The company is currently executing a recovery roadmap focused on monetizing existing assets. Management expects to expedite the development and sale of key projects throughout 2026 and 2027. This includes the development of Zhuhai New Jin Du Plaza and projects in Luoyang, which are intended to provide the necessary cash inflow to stabilize operations and repay high-interest bank borrowings.

Catalyst: New Share Subscription

In May 2026, the company entered into a subscription agreement to issue approximately 27.65 million new shares to a professional investor. While this results in a dilution of current holdings, the HK$10 million in net proceeds is a critical catalyst for immediate working capital. Further capital raising activities or adjustments to subscription terms remain a focal point for market observers.

Catalyst: Land Resumption Compensation

A major potential catalyst for financial recovery is the ongoing negotiation with government departments regarding land resumption compensation. The Group has been active in these discussions to resolve liability issues and secure settlement terms. A successful resolution could provide a significant non-recurring gain and liquidity boost, which is vital for maintaining its status as a "going concern."

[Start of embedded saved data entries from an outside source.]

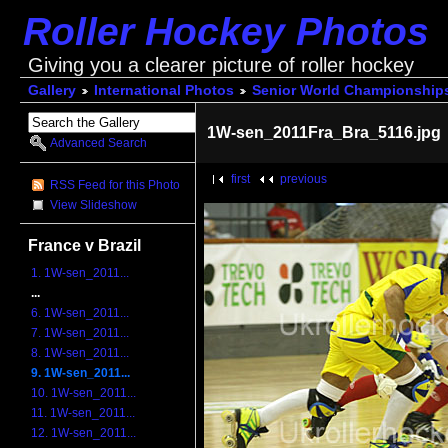
Roller Hockey Photos
Giving you a clearer picture of roller hockey
Gallery
International Photos
Senior World Championship
1W-sen_2011Fra_Bra_5116.jpg
Advanced Search
first
previous
RSS Feed for this Photo
View Slideshow
France v Brazil
1. 1W-sen_2011...
...
6. 1W-sen_2011...
7. 1W-sen_2011...
8. 1W-sen_2011...
9. 1W-sen_2011...
10. 1W-sen_2011...
11. 1W-sen_2011...
12. 1W-sen_2011...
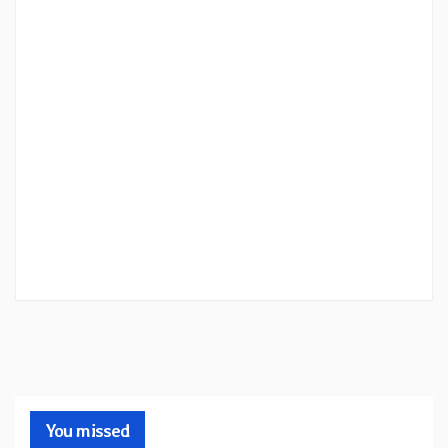
You missed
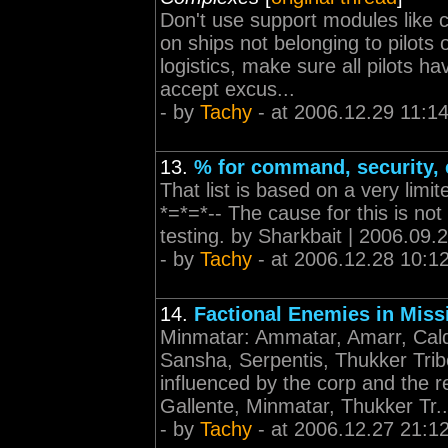
Don't use support modules like 
on ships not belonging to pilots 
logistics, make sure all pilots 
accept excus...
- by
Tachy
- at 2006.12.29 11:1
13.
% for command, security, 
That list is based on a very limit
*=*=*-- The cause for this is not
testing. by Sharkbait | 2006.09.
- by
Tachy
- at 2006.12.28 10:1
14.
Factional Enemies in Miss
Minmatar: Ammatar, Amarr, Calda
Sansha, Serpentis, Thukker Tri
influenced by the corp and the re
Gallente, Minmatar, Thukker Tr..
- by
Tachy
- at 2006.12.27 21:1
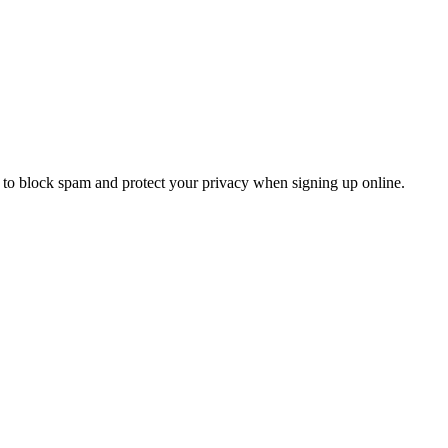
to block spam and protect your privacy when signing up online.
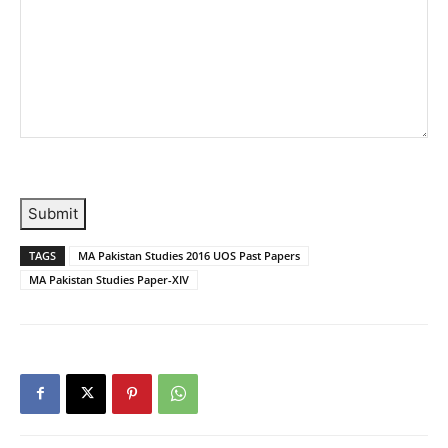
Submit
TAGS
MA Pakistan Studies 2016 UOS Past Papers
MA Pakistan Studies Paper-XIV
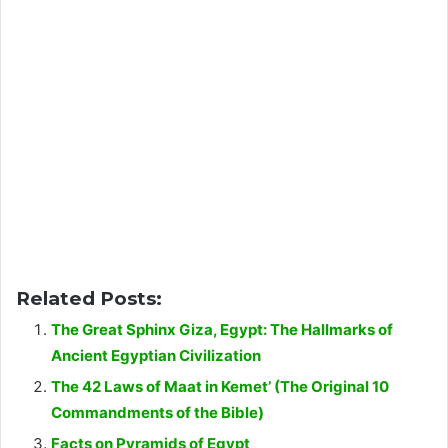
Related Posts:
The Great Sphinx Giza, Egypt: The Hallmarks of
Ancient Egyptian Civilization
The 42 Laws of Maat in Kemet’ (The Original 10
Commandments of the Bible)
Facts on Pyramids of Egypt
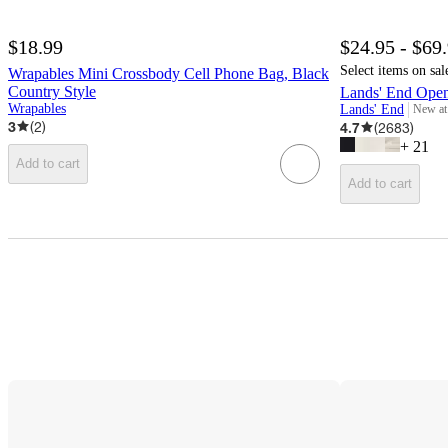
$18.99
$24.95 - $69
Select items on sal
Wrapables Mini Crossbody Cell Phone Bag, Black
Country Style
Lands' End Ope
Wrapables
Lands' End
New at
target
3
(
2
)
4.7
(
2683
)
+
21
Add to cart
Add to cart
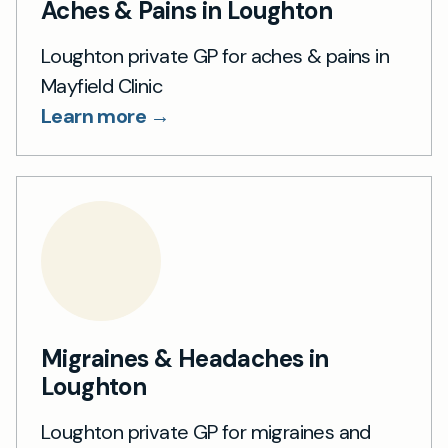
Aches & Pains in Loughton
Loughton private GP for aches & pains in
Mayfield Clinic
Learn more →
Migraines & Headaches in
Loughton
Loughton private GP for migraines and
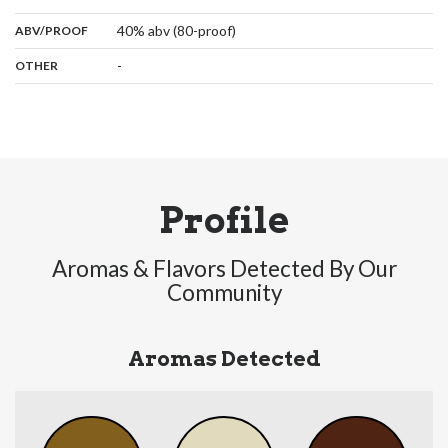
:
40% abv (80-proof)
ABV/PROOF
:
-
OTHER
Profile
Aromas & Flavors Detected By Our
Community
Aromas Detected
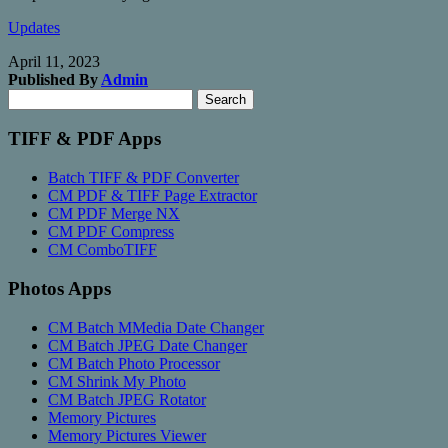
Updates
April 11, 2023
Published By
Admin
Search
Search
for:
TIFF & PDF Apps
Batch TIFF & PDF Converter
CM PDF & TIFF Page Extractor
CM PDF Merge NX
CM PDF Compress
CM ComboTIFF
Photos Apps
CM Batch MMedia Date Changer
CM Batch JPEG Date Changer
CM Batch Photo Processor
CM Shrink My Photo
CM Batch JPEG Rotator
Memory Pictures
Memory Pictures Viewer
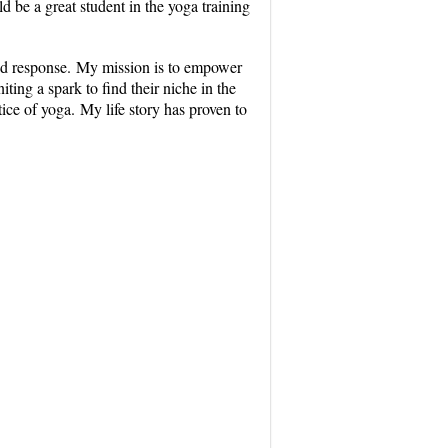
ld be a great student in the yoga training
 and response. My mission is to empower
ing a spark to find their niche in the
tice of yoga. My life story has proven to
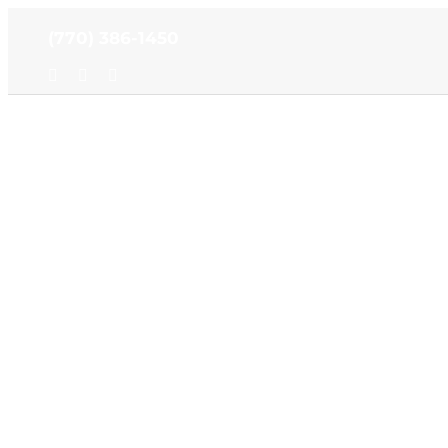
Skip
(770) 386-1450
to
content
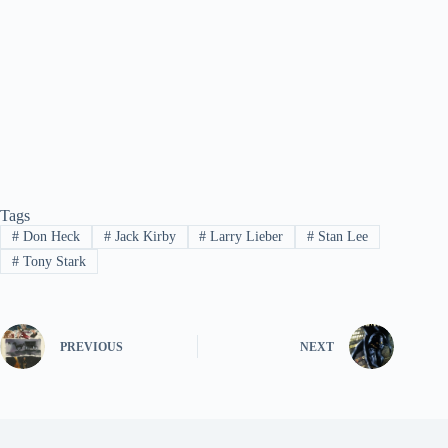
Tags
#
Don Heck
#
Jack Kirby
#
Larry Lieber
#
Stan Lee
#
Tony Stark
PREVIOUS
NEXT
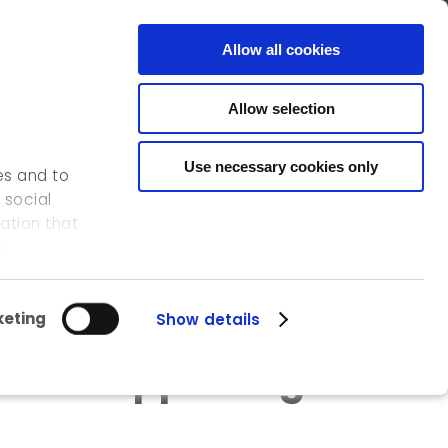
FR
EN
CONTACT
Allow all cookies
Allow selection
OUR ACTIVITIES
OUR REFERENCES
ICEDD
Use necessary cookies only
es and to
 social
ation that
ites in 2016
s.
eting
Show details
e for supporting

New Business Diversification

Under the theme "New Life Everyday, New City," the Group is attempting to pivot toward a more integrated business model. This includes property management services in Guangzhou and retail/consumer spending businesses across Mainland China. By diversifying away from pure development into recurring income streams like rental and management, the company aims to reduce its vulnerability to real estate market cycles.


New City Development Group Limited Pros and Risks

Corporate Pros (Upside Factors)

- Undervalued Asset Base: The company’s Price-to-Book (P/B) ratio (approx. 0.58) suggests the stock trades at a discount relative to the book value of its real estate holdings.
- Recurring Income Potential: Projects in property management and retail offer a foundation for more stable, long-term cash flows compared to one-off property sales.
- Strategic Asset Locations: Focus on high-growth regions like Zhuhai and Guangzhou provides geographic advantages within the Greater Bay Area.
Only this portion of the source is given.